Japan govt considering small 2nd extra budget: media

TOKYO (Reuters) - Japan's government is considering compiling a second extra budget sized at less than 1 trillion yen ($12.4 billion) to secure funds for payouts to households hit by the devastating earthquake in March, the Asahi newspaper said on Tuesday.

The government plans to issue deficit-covering bonds to fund the spending, and will compile a third emergency budget in the summer to meet much bigger costs for reconstruction, the paper said without citing sources.

Japan had planned to compile a sizable second extra budget to meet estimated fiscal spending of over 10 trillion yen for reconstruction and payouts to households hit by the quake but it has been struggling to gain support from opposition parties needed to pass related bills through parliament.

For a big second extra budget to be passed, the current parliamentary session, which ends on June 22, would have to be extended for a significant period.

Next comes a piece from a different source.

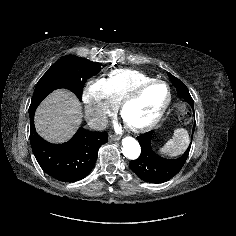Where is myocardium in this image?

But the government has been wary of doing so as that would mean opposition parties would have longer to grill Prime Minister Naoto Kan and his cabinet over the handling of the nuclear crisis.

To avoid the wrangling from delaying much-needed payouts to households hit by the quake, the government is leaning toward compiling a small second extra budget, the paper said.

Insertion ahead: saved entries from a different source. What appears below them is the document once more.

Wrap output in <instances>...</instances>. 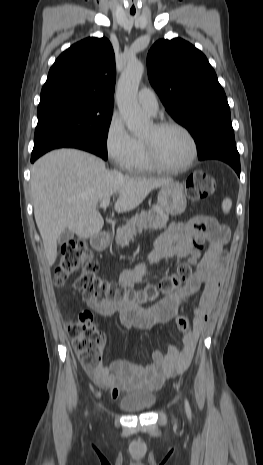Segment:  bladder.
Masks as SVG:
<instances>
[{
    "instance_id": "1",
    "label": "bladder",
    "mask_w": 263,
    "mask_h": 465,
    "mask_svg": "<svg viewBox=\"0 0 263 465\" xmlns=\"http://www.w3.org/2000/svg\"><path fill=\"white\" fill-rule=\"evenodd\" d=\"M156 403V396L140 390L125 395L118 403L119 408L129 414L149 411Z\"/></svg>"
}]
</instances>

The government so far has given out few clues on when the second extra budget will be submitted to parliament, possibly to leave itself flexibility on the timing.

"We have been expecting the need for another extra budget since we enacted the first supplementary budget. As for its timing, we have been considering the need every day and once we confirm the need, we will compile it, submit it and ask parliament to discuss it," Chief Cabinet Secretary Yukio Edano told a news conference on Tuesday.